Dentje menuturkan, dalam konsep pembangunan jaringan irigasi, terdapat efisiensi irigasi sebesar 65 persen. Adapun 35 persen air yang disalurkan akan hilang karena rembesan sebelum mencapai areal persawahan. “Kalau kondisi jaringan irigasi tak terawat dan banyak kerusakan, air yang hilang saat disalurkan bisa lebih dari 35 persen,” ujarnya.
Dantje juga mengingatkan pentingnya koordinasi mengingat dalam pengelolaan jaringan irigasi, terdapat kewenangan pemerintah. Dalam hal ini balai besar wilayah sungai, pemprov, dan pemerintah kabupaten/kota.
“Apalagi, umumnya, biaya operasional yang dialokasikan dari APBD untuk pemeliharaan jaringan irigasi jumlahnya minim. Jika koordinasi baik, diharapkan apabila terdapat kendala teknis di lapangan cepat ditangani. Jangan terlalu rigid menganggap bukan menjadi kewenangannya,” ucapnya.

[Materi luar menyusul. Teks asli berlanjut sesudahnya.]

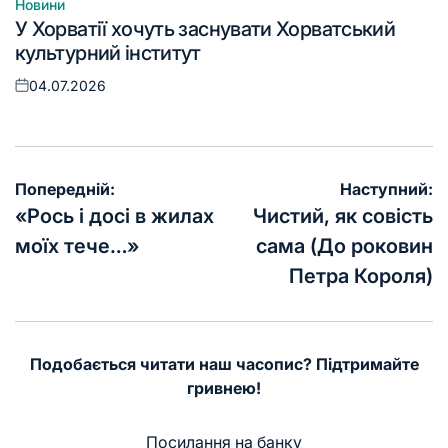
Новини
Опублікувати
У Хорватії хочуть заснувати Хорватський
у
культурний інститут
04.07.2026
Оприлюднено
Навігація
Попередній:
Наступний:
записів
«Рось і досі в жилах
Чистий, як совість
моїх тече…»
сама (До роковин
Петра Короля)
Подобається читати наш часопис? Підтримайте
гривнею!
Посилання на банку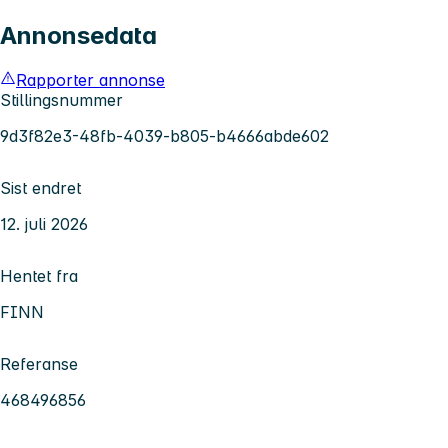
Annonsedata
Rapporter annonse
Stillingsnummer
9d3f82e3-48fb-4039-b805-b4666abde602
Sist endret
12. juli 2026
Hentet fra
FINN
Referanse
468496856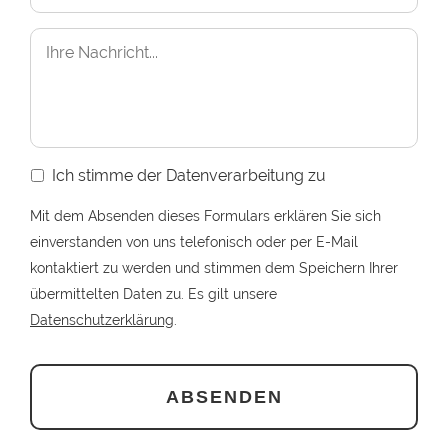
Ich stimme der Datenverarbeitung zu
Mit dem Absenden dieses Formulars erklären Sie sich
einverstanden von uns telefonisch oder per E-Mail
kontaktiert zu werden und stimmen dem Speichern Ihrer
übermittelten Daten zu. Es gilt unsere
Datenschutzerklärung
.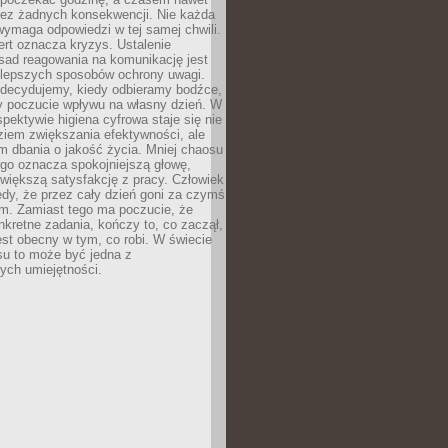
bez żadnych konsekwencji. Nie każda
ymaga odpowiedzi w tej samej chwili.
ert oznacza kryzys. Ustalenie
sad reagowania na komunikację jest
jlepszych sposobów ochrony uwagi.
 decydujemy, kiedy odbieramy bodźce,
 poczucie wpływu na własny dzień. W
spektywie higiena cyfrowa staje się nie
ziem zwiększania efektywności, ale
m dbania o jakość życia. Mniej chaosu
go oznacza spokojniejszą głowę,
 większą satysfakcję z pracy. Człowiek
edy, że przez cały dzień goni za czymś
m. Zamiast tego ma poczucie, że
kretne zadania, kończy to, co zaczął,
est obecny w tym, co robi. W świecie
su to może być jedna z
ych umiejętności.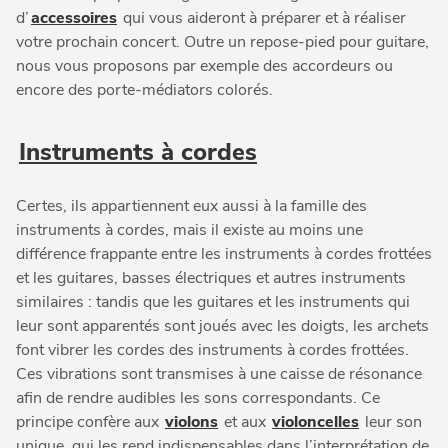
d’
accessoires
qui vous aideront à préparer et à réaliser
votre prochain concert. Outre un repose-pied pour guitare,
nous vous proposons par exemple des accordeurs ou
encore des porte-médiators colorés.
Instruments à cordes
Certes, ils appartiennent eux aussi à la famille des
instruments à cordes, mais il existe au moins une
différence frappante entre les instruments à cordes frottées
et les guitares, basses électriques et autres instruments
similaires : tandis que les guitares et les instruments qui
leur sont apparentés sont joués avec les doigts, les archets
font vibrer les cordes des instruments à cordes frottées.
Ces vibrations sont transmises à une caisse de résonance
afin de rendre audibles les sons correspondants. Ce
principe confère aux
violons
et aux
violoncelles
leur son
unique, qui les rend indispensables dans l’interprétation de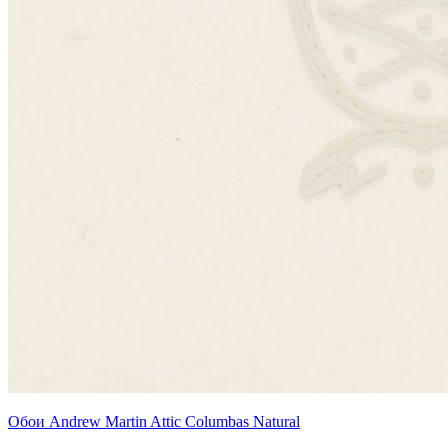
Обои Andrew Martin Attic Columbas Natural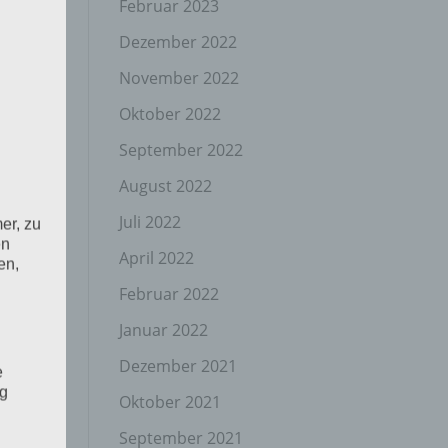
Februar 2023
Dezember 2022
November 2022
Oktober 2022
September 2022
August 2022
Juli 2022
er, zu
en
April 2022
en,
Februar 2022
Januar 2022
Dezember 2021
e
ng
Oktober 2021
September 2021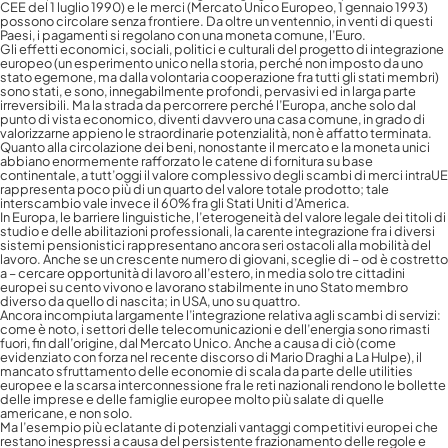
CEE del 1 luglio 1990) e le merci (Mercato Unico Europeo, 1 gennaio 1993)
possono circolare senza frontiere. Da oltre un ventennio, in venti di questi
Paesi, i pagamenti si regolano con una moneta comune, l’Euro.
Gli effetti economici, sociali, politici e culturali del progetto di integrazione
europeo (un esperimento unico nella storia, perché non imposto da uno
stato egemone, ma dalla volontaria cooperazione fra tutti gli stati membri)
sono stati, e sono, innegabilmente profondi, pervasivi ed in larga parte
irreversibili. Ma la strada da percorrere perché l’Europa, anche solo dal
punto di vista economico, diventi davvero una casa comune, in grado di
valorizzarne appieno le straordinarie potenzialità, non è affatto terminata.
Quanto alla circolazione dei beni, nonostante il mercato e la moneta unici
abbiano enormemente rafforzato le catene di fornitura su base
continentale, a tutt’oggi il valore complessivo degli scambi di merci intraUE
rappresenta poco più di un quarto del valore totale prodotto; tale
interscambio vale invece il 60% fra gli Stati Uniti d’America.
In Europa, le barriere linguistiche, l’eterogeneità del valore legale dei titoli di
studio e delle abilitazioni professionali, la carente integrazione fra i diversi
sistemi pensionistici rappresentano ancora seri ostacoli alla mobilità del
lavoro. Anche se un crescente numero di giovani, sceglie di – od è costretto
a – cercare opportunità di lavoro all’estero, in media solo tre cittadini
europei su cento vivono e lavorano stabilmente in uno Stato membro
diverso da quello di nascita; in USA, uno su quattro.
Ancora incompiuta largamente l’integrazione relativa agli scambi di servizi:
come è noto, i settori delle telecomunicazioni e dell’energia sono rimasti
fuori, fin dall’origine, dal Mercato Unico. Anche a causa di ciò (come
evidenziato con forza nel recente discorso di Mario Draghi a La Hulpe), il
mancato sfruttamento delle economie di scala da parte delle utilities
europee e la scarsa interconnessione fra le reti nazionali rendono le bollette
delle imprese e delle famiglie europee molto più salate di quelle
americane, e non solo.
Ma l’esempio più eclatante di potenziali vantaggi competitivi europei che
restano inespressi a causa del persistente frazionamento delle regole e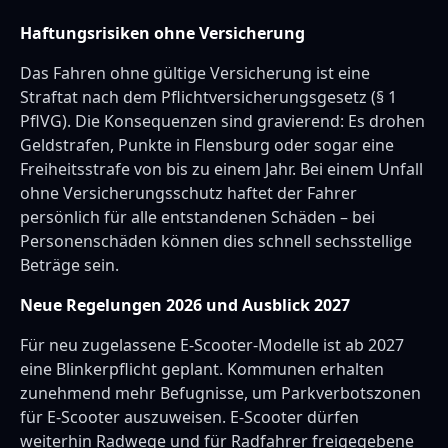
Haftungsrisiken ohne Versicherung
Das Fahren ohne gültige Versicherung ist eine
Straftat nach dem Pflichtversicherungsgesetz (§ 1
PflVG). Die Konsequenzen sind gravierend: Es drohen
Geldstrafen, Punkte in Flensburg oder sogar eine
Freiheitsstrafe von bis zu einem Jahr. Bei einem Unfall
ohne Versicherungsschutz haftet der Fahrer
persönlich für alle entstandenen Schäden – bei
Personenschäden können dies schnell sechsstellige
Beträge sein.
Neue Regelungen 2026 und Ausblick 2027
Für neu zugelassene E-Scooter-Modelle ist ab 2027
eine Blinkerpflicht geplant. Kommunen erhalten
zunehmend mehr Befugnisse, um Parkverbotszonen
für E-Scooter auszuweisen. E-Scooter dürfen
weiterhin Radwege und für Radfahrer freigegebene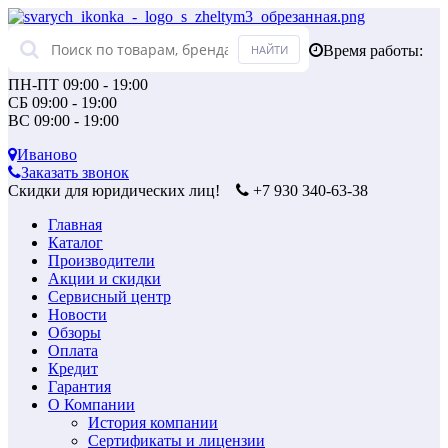
Время работы:
ПН-ПТ 09:00 - 19:00
СБ 09:00 - 19:00
ВС 09:00 - 19:00
Иваново
Заказать звонок
Скидки для юридических лиц!
+7 930 340-63-38
Главная
Каталог
Производители
Акции и скидки
Сервисный центр
Новости
Обзоры
Оплата
Кредит
Гарантия
О Компании
История компании
Сертификаты и лицензии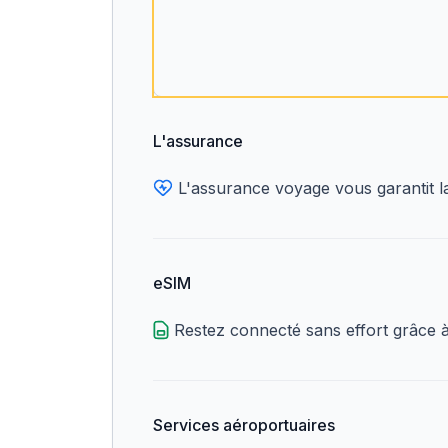
L'assurance
L'assurance voyage vous garantit la 
eSIM
Restez connecté sans effort grâce à l
Services aéroportuaires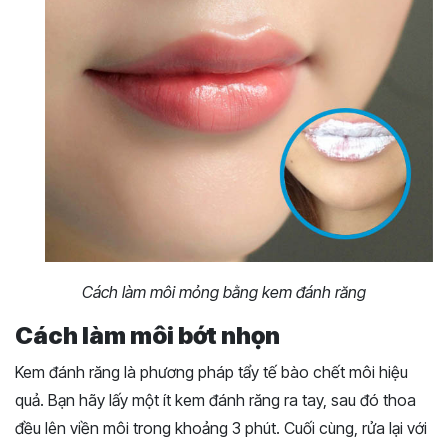
Cách làm môi mỏng bằng kem đánh răng
Cách làm môi bớt nhọn
Kem đánh răng là phương pháp tẩy tế bào chết môi hiệu
quả. Bạn hãy lấy một ít kem đánh răng ra tay, sau đó thoa
đều lên viền môi trong khoảng 3 phút. Cuối cùng, rửa lại với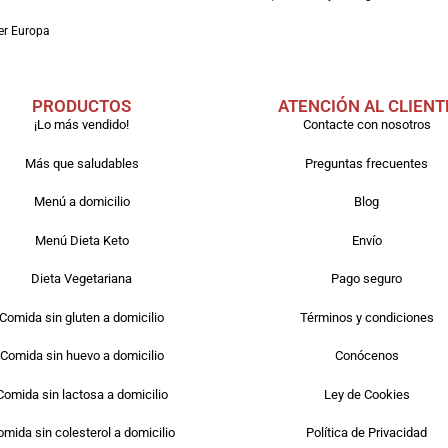
er Europa
PRODUCTOS
ATENCIÓN AL CLIENT
¡Lo más vendido!
Contacte con nosotros
Más que saludables
Preguntas frecuentes
Menú a domicilio
Blog
Menú Dieta Keto
Envío
Dieta Vegetariana
Pago seguro
Comida sin gluten a domicilio
Términos y condiciones
Comida sin huevo a domicilio
Conócenos
Comida sin lactosa a domicilio
Ley de Cookies
mida sin colesterol a domicilio
Política de Privacidad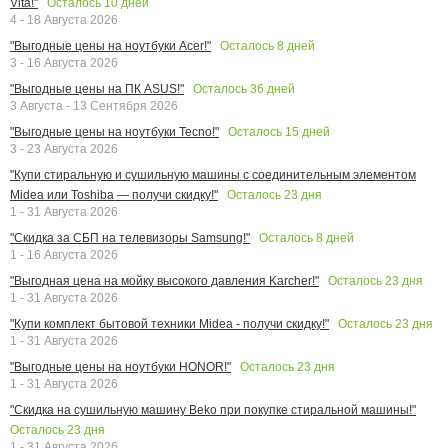
Осталось
10
дней
Vita!"
4 - 18 Августа 2026
Осталось
8
дней
"Выгодные цены на ноутбуки Acer!"
3 - 16 Августа 2026
Осталось
36
дней
"Выгодные цены на ПК ASUS!"
3 Августа - 13 Сентября 2026
Осталось
15
дней
"Выгодные цены на ноутбуки Tecno!"
3 - 23 Августа 2026
"Купи стиральную и сушильную машины с соединительным элементом
Осталось
23
дня
Midea или Toshiba — получи скидку!"
1 - 31 Августа 2026
Осталось
8
дней
"Скидка за СБП на телевизоры Samsung!"
1 - 16 Августа 2026
Осталось
23
дня
"Выгодная цена на мойку высокого давления Karcher!"
1 - 31 Августа 2026
Осталось
23
дня
"Купи комплект бытовой техники Midea - получи скидку!"
1 - 31 Августа 2026
Осталось
23
дня
"Выгодные цены на ноутбуки HONOR!"
1 - 31 Августа 2026
"Скидка на сушильную машину Beko при покупке стиральной машины!"
Осталось
23
дня
1 - 31 Августа 2026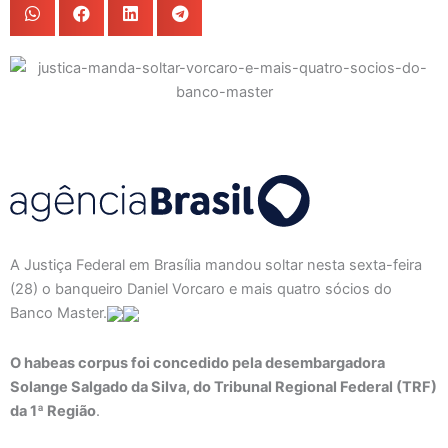
A Justiça Federal em Brasília mandou soltar nesta sexta-feira
(28) o banqueiro Daniel Vorcaro e mais quatro sócios do
Banco Master.
O habeas corpus foi concedido pela desembargadora
Solange Salgado da Silva, do Tribunal Regional Federal (TRF)
da 1ª Região
.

Secara terpisah, Kepala Dinas Sumber Daya Air Jabar Linda Al Amin mengatakan, 46,63 persen dari 99 daerah irigasi dengan luas 77.040 hektar yang menjadi kewenangan Pemerintah Provinsi Jabar dalam kondisi rusak. Kerusakan juga terjadi pada 45,31 persen dari 363.692 ha irigasi yang menjadi kewenangan pemerintah pusat.
Kerusakan irigasi tersebut disebabkan berbagai faktor, di antaranya usia bangunan yang sudah tua, longsoran pada tebing irigasi, dan sedimentasi. Akibatnya, irigasi tidak berfungsi optimal untuk mengalirkan air ke sawah.
Sejumlah irigasi, seperti di Kabupaten Indramayu, dibangun pada zaman kolonial Belanda. Pemeliharaan jaringan irigasi juga tidak maksimal karena keterbatasan anggaran.
“Berbagai upaya dilakukan untuk memperbaiki saluran irigasi, di antaranya beronjong kawat dipasang menutup tanggul yang bocor, juga disediakan sejumlah pompa untuk menyalurkan air ke sawah,” kata Linda.
Sementara itu Kepala Dinas Tanaman Pangan dan Hortikultura Jabar, Hendy Jatnika menyinggung, untuk tahun ini terdapat bantuan APBN untuk rehabilitasi jaringan irigasi tersier (RJIT) di perdesaan.
“Tahun ini, bantuan untuk 12.350 hektar dengan nilai Rp 1,1 juta per hektar. Jumlahnya menurun dari tahun lalu, seluas 15.400 hektar. Namun, bantuan dari pemerintah pusat ini sangat membantu,” kata Hendy.